In questo modo è stato riconosciuto il diritto di rimborso per tutti i viaggiatori che subiscono ritardi durante i viaggi e attenzione non si parla solo dei pendolari ma anche delle persone che viaggiano in business class. Fino a questo momento Trenitalia non aveva mai riconosciuto il diritto di rimborso dei viaggiatori per i ritardi e mancata coincidenza tra un treno regionale o di altra categoria

Ovviamente Trenitalia non ha intenzione di continuare a pagare multe salate e dal 1 marzo 2015, verrà fornita un informazione capillare su tutti i servizi dei viaggiatori e sui loro diritti. Le persone potranno richiedere il rimborso dopo tre giorni dal termine del viaggio, ora il periodo di attesa è pari a 20 giorni.
Inoltre sarà integrato un bonus del 235% per ritardi superiori alla mezz’ora o ai sessanta minuti (ovviamente non sarà reso disponibile in denaro) sicuramente la società italiana offrirà un rimborso con biglietti o altri metodi. Sarà invece consentito un margine di 3 minuti per il calcolo di ritardo in arrivo dalle grandi città. Contatta il servizio clienti Trenitalia per richiedere tutte le informazioni in merito a questo cambiamento In caso di difficoltà nel reperire il numero verde di Trenitalia, puoi cercarlo velocemente online utilizzando uno dei tanti servizi offerti da siti trovanumeri come questo.

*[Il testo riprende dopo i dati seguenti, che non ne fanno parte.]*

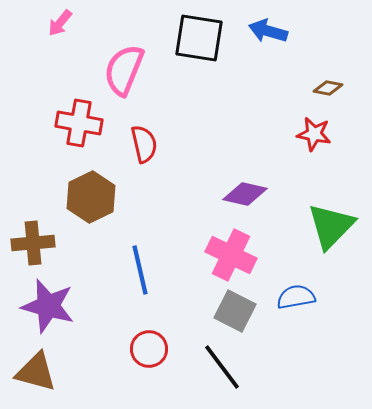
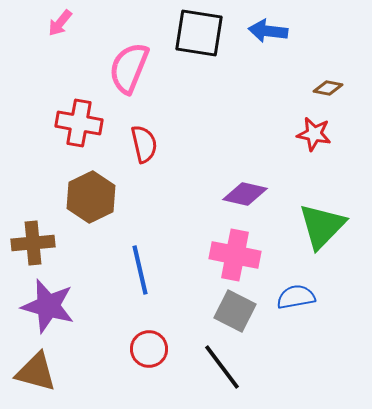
blue arrow: rotated 9 degrees counterclockwise
black square: moved 5 px up
pink semicircle: moved 5 px right, 2 px up
green triangle: moved 9 px left
pink cross: moved 4 px right; rotated 15 degrees counterclockwise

Con l’intervento dell’antitrust è stata inviata una sanzione piuttosto scottante nei confronti di Trenitalia e le procedure di accertamento prima di queste dichiarazioni sono innumerevoli. Altro punto poco valido per l’Antitrust la richiesta fino a 200 euro solo per la sovrattassa se il viaggiatore non ha il biglietto.
Spesso i viaggiatori non hanno la possibilità di acquistare il biglietto sia per cause di forza maggiore sia per i disservizi imputabili alla società, ora è il momento di dire basta a questo sfruttamento.